A Garden of Marvels
Tales of Wonder from Early Medieval China
- ISBN: 9780824853501
- Published By: University of Hawaii Press
- Published: September 2015
A Garden of Marvels. Tales of Wonder from Early Medieval China is a compilation of translated tales, anecdotes, and accounts of strange events from over twenty-five pre-Tang collections compiled by Robert Ford Campany, perhaps the world’s leading authority on zhiguai 志怪 (“tales or records of anomalies”) and miracle tales in early medieval China. By “early medieval,” the author refers to the period from a few decades before the fall of the Eastern Han dynasty (220 CE) to the foundation of the Tang dynasty (618 CE). At the beginning of the book, Campany modestly states that A Garden of Marvels is “intended primarily for undergraduate students and other curious non-specialist readers” (xix). However, because most of these tales have been translated into English here for the first time, they can also be important sources for graduate students and scholars working on Chinese literature, culture, folklore, and religions.

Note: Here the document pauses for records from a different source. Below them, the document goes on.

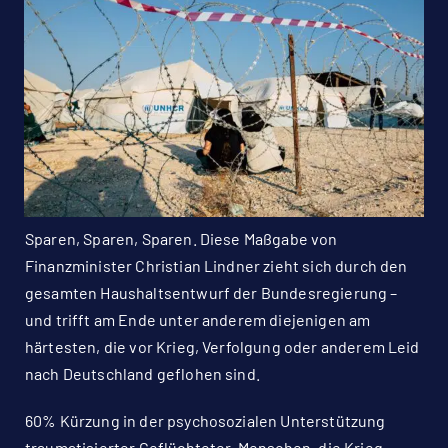
Sparen, Sparen, Sparen. Diese Maßgabe von
Finanzminister Christian Lindner zieht sich durch den
gesamten Haushaltsentwurf der Bundesregierung –
und trifft am Ende unter anderem diejenigen am
härtesten, die vor Krieg, Verfolgung oder anderem Leid
nach Deutschland geflohen sind.
60% Kürzung in der psychosozialen Unterstützung
traumatisierter Geflüchteter. Menschen, die Krieg,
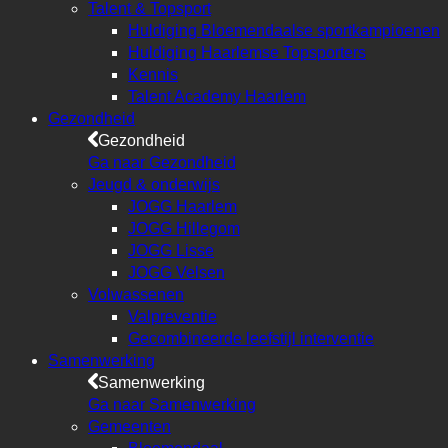
Talent & Topsport
Huldiging Bloemendaalse sportkampioenen
Huldiging Haarlemse Topsporters
Kennis
Talent Academy Haarlem
Gezondheid
Gezondheid
Ga naar Gezondheid
Jeugd & onderwijs
JOGG Haarlem
JOGG Hillegom
JOGG Lisse
JOGG Velsen
Volwassenen
Valpreventie
Gecombineerde leefstijl interventie
Samenwerking
Samenwerking
Ga naar Samenwerking
Gemeenten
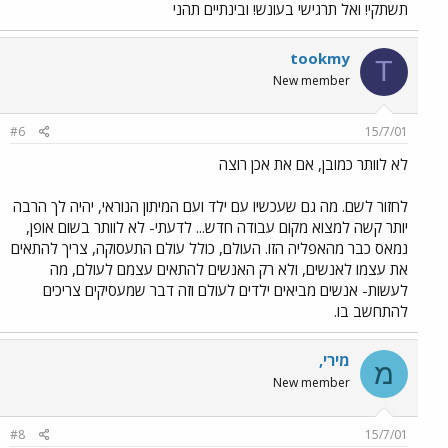
תשתקי! ואל תרגישי בעונש! ובינתיים תהני
tookmy
T
New member
#6
15/7/01
לא לוותר כמובן, אם את אכן רוצה
לחזור לשם. מה גם שעכשיו עם ילד ועם המיתון הנוראי, יהיה לך הרבה
יותר קשה למצוא מקום עבודה חדש... לדעתי- לא לוותר בשום אופן,
נמאס כבר מהאפליה הזו. העולם, כולל עולם התעסוקה, צריך להתאים
את עצמו לאנשים, ולא רק האנשים להתאים עצמם לעולם, מה
לעשות- אנשים מביאים ילדים לעולם וזה דבר שמעסיקים צריכים
להתחשב בו.
מירי,
מ
New member
#8
15/7/01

The introduction provides us with background for the texts translated, including key information such as their function in Chinese society: when, why and by whom they were written, and why they are important for contemporary readers. “Records of anomalies” could take the form of anecdotes, historical records, memoirs, letters, temple inscriptions, and biographies, all of which were usually compiled by Chinese literati. They narrate encounters with spirits, demons or ghosts, journeys to the underworld, bizarre dreams, and other extraordinary experiences as well as descriptions of exotic lands, their inhabitants, customs, flora, and fauna. Interesting both as literature and as reflections of historical beliefs, the most common stories in early medieval zhiguai relate to survival in the grave and the return from death. In this book the reader will find plenty examples of all of the above.

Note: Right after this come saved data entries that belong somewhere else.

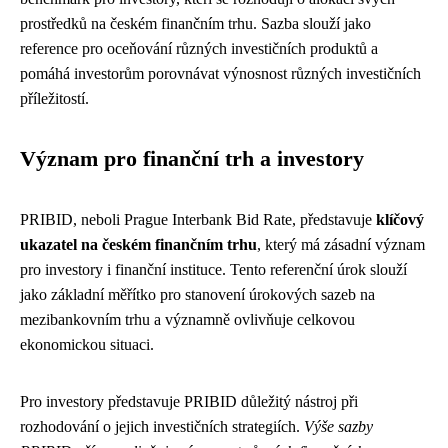
prostředků na českém finančním trhu. Sazba slouží jako
reference pro oceňování různých investičních produktů a
pomáhá investorům porovnávat výnosnost různých investičních
příležitostí.
Význam pro finanční trh a investory
PRIBID, neboli Prague Interbank Bid Rate, představuje
klíčový
ukazatel na českém finančním trhu
, který má zásadní význam
pro investory i finanční instituce. Tento referenční úrok slouží
jako základní měřítko pro stanovení úrokových sazeb na
mezibankovním trhu a významně ovlivňuje celkovou
ekonomickou situaci.
Pro investory představuje PRIBID důležitý nástroj při
rozhodování o jejich investičních strategiích.
Výše sazby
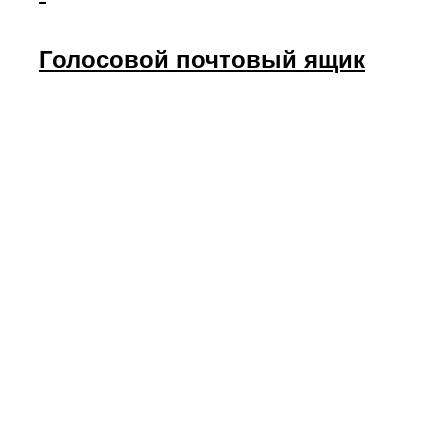
Голосовой почтовый ящик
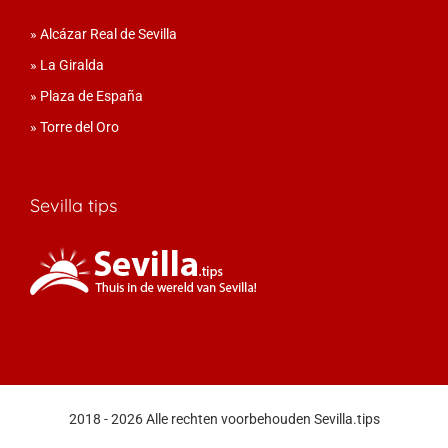
»
Alcázar Real de Sevilla
»
La Giralda
»
Plaza de España
»
Torre del Oro
Sevilla tips
2018 - 2026 Alle rechten voorbehouden Sevilla.tips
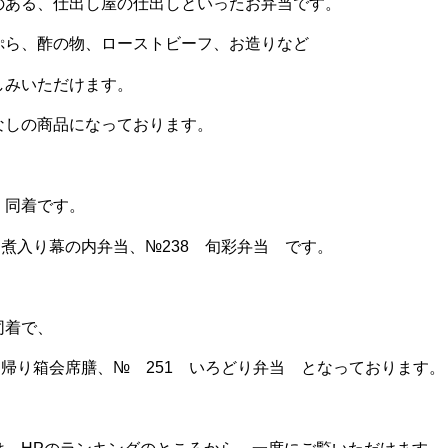
のある、仕出し屋の仕出しといったお弁当です。
ぷら、酢の物、ローストビーフ、お造りなど
しみいただけます。
なしの商品になっております。
、同着です。
角煮入り幕の内弁当、№238 旬彩弁当 です。
同着で、
ち帰り箱会席膳、№ 251 いろどり弁当 となっております。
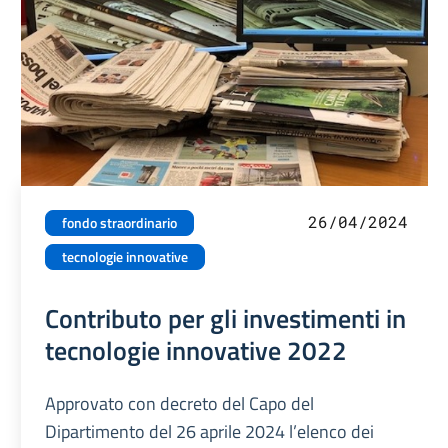
26/04/2024
fondo straordinario
tecnologie innovative
Contributo per gli investimenti in
tecnologie innovative 2022
Approvato con decreto del Capo del
Dipartimento del 26 aprile 2024 l’elenco dei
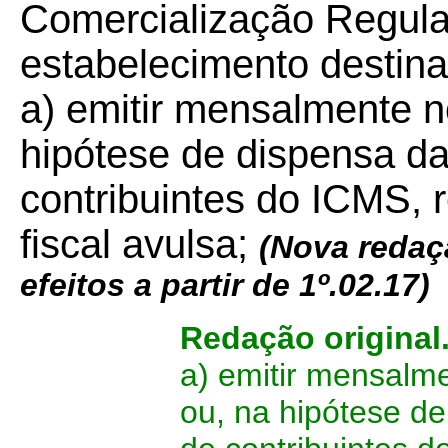
Comercialização Regula
estabelecimento destinat
a) emitir mensalmente no
hipótese de dispensa da
contribuintes do ICMS, 
fiscal avulsa;
(Nova redaç
efeitos a partir de 1º.02.17)
Redação original
a) emitir mensalme
ou, na hipótese de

A Garden of Marvels consists of 225 short tales that range from a paragraph to a couple of pages. Each story provides the full name of the protagonists, their birthplace, and information about where and when the event took place. Occasionally the tale itself states that multiple people heard of or witnessed the anomaly, conferring additional legitimacy to the story. The themes chosen by Campany are very diverse and consistently fascinating. Many zhiguai feature benevolent or malevolent ghosts, demons, spirits, gods, Buddhist deities, Daoist trascendents, and supernatural creatures as their protagonists. They castigate, stalk, and kill humans or help, save, befriend, and seduce them. Most times, these tales focus on moral lessons: evil humans who kill animals, mistreat spirits, break promises, or commit immoral acts are punished. A few tales are specifically Buddhist: they teach morality and the power of the Dharma, or recount the adventures of brave monks.
The most important characters in zhiguai though, are the dead. These spirits develop intimate relationships with the living—sometimes even romantic and erotic ones. In addition to these kinds of sensationally entertaining situations, these tales “from beyond the grave” also offer insights into the centrality of the cult of the dead throughout Chinese history. These tales, with their vengeful forgotten ghosts and munificent spirits, speak to the continued value of having a proper burial and honoring ancestors.
Campany’s expert attention to zhiguai shows contemporary readers the compelling ways that collective memory as well as concern with anomalies shaped early medieval Chinese culture. According to the author, the consequential interplay between the ordinary and the unexpected is the primary mechanism of zhiguai: strange events take place in the ordinary world, breaking individuals’ routine, and offering glimpses into a parallel universe that is hardly accessible to human beings. As extraordinary as their experiences might be, the protagonists are generally common people, which makes it is easy for the reader to identify with them. It is exactly this setting, Campany demonstrates, that gives legitimacy and credibility to the zhiguai. A Garden of Marvels does not provide much information on the history, mechanisms, and style of zhiguai but for these, readers can turn to Campany’s earlier works including Signs from the Unseen Realm: Buddhist Miracle Tales from Early Medieval China (University of Hawai’i Press, 2012) and Strange Writing: Anomaly Accounts in Early Medieval China (State University of New York Press, 2000).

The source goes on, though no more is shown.